_Records_:
■ ■ ■ ■

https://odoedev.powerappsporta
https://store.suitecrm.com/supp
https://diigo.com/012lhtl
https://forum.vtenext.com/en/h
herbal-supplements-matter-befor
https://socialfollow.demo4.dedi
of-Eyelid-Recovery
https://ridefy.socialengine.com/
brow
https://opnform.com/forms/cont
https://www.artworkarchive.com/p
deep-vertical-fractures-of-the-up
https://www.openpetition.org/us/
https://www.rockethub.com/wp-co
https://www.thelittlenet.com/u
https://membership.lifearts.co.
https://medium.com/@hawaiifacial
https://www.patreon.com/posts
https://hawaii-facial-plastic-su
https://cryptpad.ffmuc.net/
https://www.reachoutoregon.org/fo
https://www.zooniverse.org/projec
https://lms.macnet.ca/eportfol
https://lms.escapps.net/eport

■ ■ ■ ■

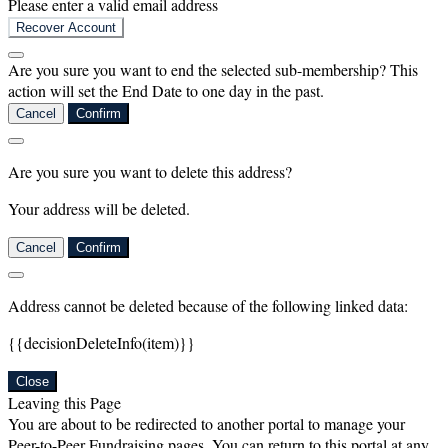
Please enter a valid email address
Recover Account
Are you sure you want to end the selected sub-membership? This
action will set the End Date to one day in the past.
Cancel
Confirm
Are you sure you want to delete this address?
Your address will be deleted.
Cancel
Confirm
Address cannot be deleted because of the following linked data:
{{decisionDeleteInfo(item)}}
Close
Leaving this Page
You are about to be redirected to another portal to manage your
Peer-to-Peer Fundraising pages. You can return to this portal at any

■ ■ ■ ■

_What to work on_: Copy out each line of the entries where the word "will" is found.

_Response area_:
action will set the End Date to one day in the past.
Your address will be deleted.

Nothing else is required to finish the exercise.